To test the hypotheses, we use IMF data on gasoline prices per liter in up to 142 countries for the years 2003–9 (Coady et al., 2010). We also have data for the year 2002, which we use only for the lagged dependent variable. While we would ideally use data for a longer period of time, annual data on gasoline prices are not consistently available for a large sample. This time period is, however, of particular importance for the analysis. Since oil prices were at a high level and varied a lot, fuel prices were a politically salient issue and there was variation in the baseline price of gasoline over time. Moreover, the recent nature of the data means that the results are of interest for current policy issues.

Countries are indexed by i and years by t. Gasoline prices, presented in US dollars with 2010 constant prices, are used to approximate subsidies using the ‘price gap’ approach (Coady et al., 2010): since oil and gasoline markets are largely global, gasoline prices across the world should, some variation in geographic conditions notwithstanding, be relatively uniform. Major differences across countries thus reflect variation in national policy – i.e. net subsidies.

We estimate equations of the following type:

\begin{array}{l} \Pr i c e_{i, t} = β_{0} + β_{1} \Pr i c e_{i, t - 1} + β_{2} D e m o c r a c y_{i, t - 1} + β_{3} S m a l l C i t y {(%)}_{i, t - 1} + β_{4} L \arg e C i t y {(%)}_{i, t - 1} \\ + β_{5} D e m o c r a c y * S m a l l C i t y {(%)}_{i, t - 1} + β_{6} D e m o c r a c y * L \arg e C i t y {(%)}_{i, t - 1} \\ + C o n t r o l V a r i a b l e s_{i, t - 1} + Y e a r F i x e d E f f e c t_{t} + Re g i o n F i x e d E f f e c t_{r} + ε_{i, t}, \end{array}

(1)

where Price_i,t is gasoline prices in US dollars and r denotes geographic regions: America, Africa, Asia, Europe and Oceania. According to H1, the expression β₂ + β₅Small City (%)_i,t−1 + β₆Large City (%)_i,t−1 should obtain positive values for the observations in the dataset. H2 states that β₃ should be negative. H3 predicts that β₄ should be zero. Since the Wooldridge (2002, p. 314) test indicates serial correlation in spite of the inclusion of a lagged dependent variable, we estimate generalized least squares models with random effects and AR(1) correction.

Explanatory Variables

The primary measure for democracy is the binary indicator for political competition introduced by Cheibub et al. (2010). This measure designates each country in a given year as democratic or autocratic, depending on whether or not the executive is selected in fully competitive elections. As an alternative, we also estimate models that use the Polity IV score for democracy (Marshall and Jaggers, 2007).

Our urban population data are drawn from the World Development Indicators.⁵ We consider multiple approaches to measuring large cities.
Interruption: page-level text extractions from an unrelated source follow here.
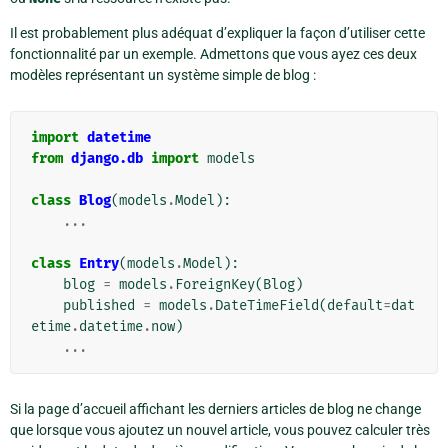
Il est probablement plus adéquat d’expliquer la façon d’utiliser cette
fonctionnalité par un exemple. Admettons que vous ayez ces deux
modèles représentant un système simple de blog :
import
datetime
from
django.db
import
models
class
Blog
(
models
.
Model
):
...
class
Entry
(
models
.
Model
):
blog
=
models
.
ForeignKey
(
Blog
)
published
=
models
.
DateTimeField
(
default
=
dat
etime
.
datetime
.
now
)
...
Si la page d’accueil affichant les derniers articles de blog ne change
que lorsque vous ajoutez un nouvel article, vous pouvez calculer très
First, we distinguish between the population living in the largest and all other cities. This measure is useful because in most developing countries the largest city – in most cases the capital – is particularly large. We compute the percentage of a country’s population that lives in the largest city versus in all other urban areas.

As an alternative, we distinguish between the percentage of the population living in agglomerations with at least one million people and in all other urban areas. This measure is useful because in many countries the largest city is relatively small, often with just a few hundred thousand people living in it. We expect the two measures to produce fairly similar results.
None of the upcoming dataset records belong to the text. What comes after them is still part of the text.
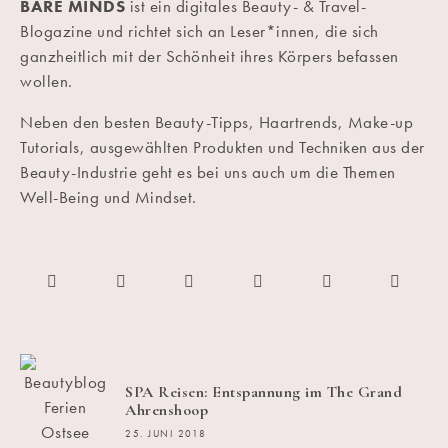
BARE MINDS
ist ein digitales Beauty- & Travel-
Blogazine und richtet sich an Leser*innen, die sich
ganzheitlich mit der Schönheit ihres Körpers befassen
wollen.
Neben den besten Beauty-Tipps, Haartrends, Make-up
Tutorials, ausgewählten Produkten und Techniken aus der
Beauty-Industrie geht es bei uns auch um die Themen
Well-Being und Mindset.
SPA Reisen: Entspannung im The Grand
Ahrenshoop
25. JUNI 2018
One potential concern with this specification is that high gasoline prices could induce people to move into large cities. If substantial, such migration could cause endogeneity bias because the share of the population living in large cities would grow as gasoline prices increase. However, this bias should not differ across democracies and autocracies. Thus, we can test for the size of the endogeneity bias by investigating the extent to which high gasoline prices are associated with large cities in democracies. Since we find no such association, this particular bias does not seem to be present. However, we must recognize that we cannot rule out other forms of endogeneity since we cannot use experimental or quasi-experimental methods, such as instrumental variable analysis. In evaluating the results, it is important to note this limitation and interpret the coefficients as descriptive, as opposed to causal.

Control Variables

Because we conduct a regression analysis, we can control for confounding factors by including them as right-hand side variables in the regression equation. In such an expanded model, the association between key explanatory variables and the dependent variable is estimated such that the association between the control variables and the dependent variable is also estimated. In other words, it is as though the effect of changing the value of an explanatory variable is estimated while holding the value of all control variables at a fixed level.
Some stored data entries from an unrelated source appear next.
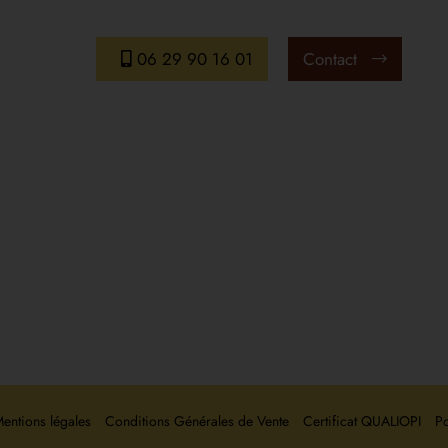
06 29 90 16 01
Contact
Nos Coordon
ESTHETIK-PRO 
entre
rclass
204 RUE FRANCOI
rmateurs
87000 LIMO
tact
Delphine :
06 52 8
Alice :
06 59 01
Secrétariat :
06 29 
entions légales
Conditions Générales de Vente
Certificat QUALIOPI
Po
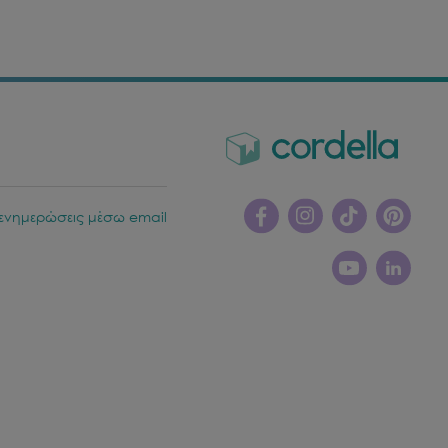
ενημερώσεις μέσω email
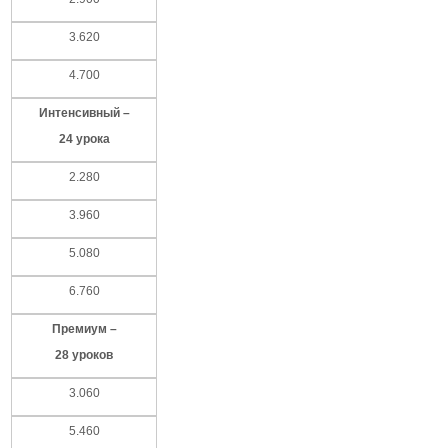
3.620
4.700
Интенсивный –
24 урока
2.280
3.960
5.080
6.760
Премиум –
28 уроков
3.060
5.460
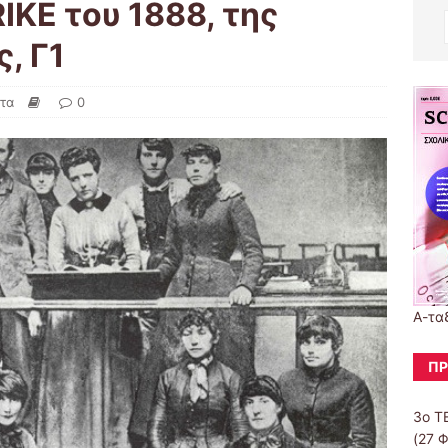
KE του 1888, της
, Γ1
τα
0
Α-τα
ΠΡ
3ο Τ
(27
First, we include the lagged value (t−1) of the dependent variable (LDV) as an explanatory variable on the right-hand side in the estimations to account for dynamics. Since gasoline prices may exhibit path dependence due to policy inertia and existing infrastructure, this approach to estimation is warranted. The LDV captures, for instance, the effects of earlier investments in public infrastructure that reduce the need for gasoline subsidies. Moreover, the LDV allows us to control for unobservable characteristics of the countries. Since urban population levels change only slowly, the LDV is clearly preferable to country fixed effects. As a further advantage, the inclusion of the LDV offers a simple approach to dynamic estimation (De Boef and Keele, 2008).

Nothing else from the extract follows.